Stored records
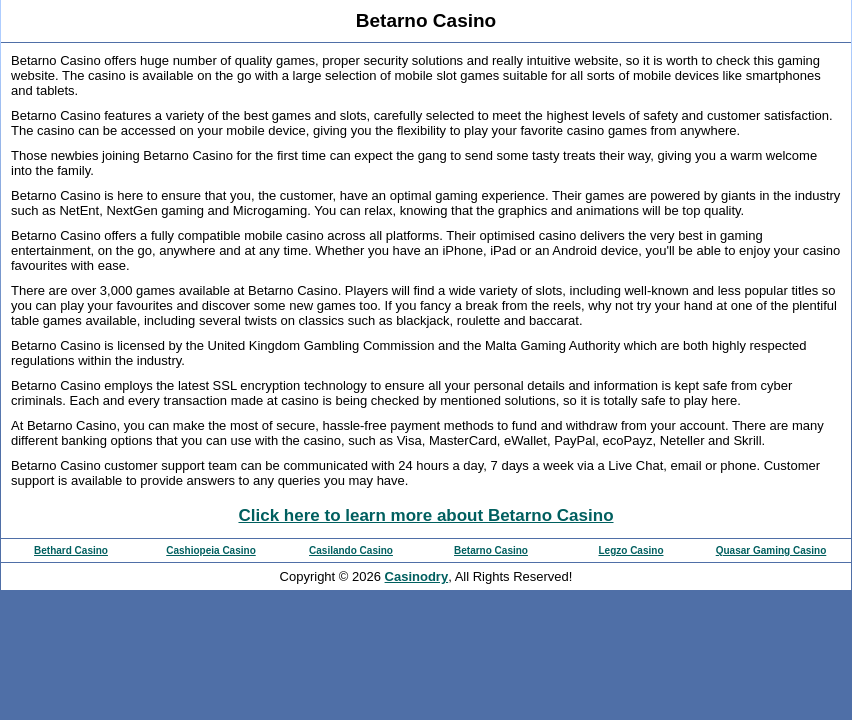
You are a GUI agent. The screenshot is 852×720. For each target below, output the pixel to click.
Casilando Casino (351, 550)
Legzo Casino (630, 550)
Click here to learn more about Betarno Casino (425, 515)
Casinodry (417, 576)
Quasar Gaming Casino (771, 550)
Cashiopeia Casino (210, 550)
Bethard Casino (71, 550)
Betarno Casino (491, 550)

- EXERCISE DETAILS -
Scan the lines above for "Betarno", then copy every one that has it.

- RESULT -
Click here to learn more about Betarno Casino (425, 515)
Betarno Casino (491, 550)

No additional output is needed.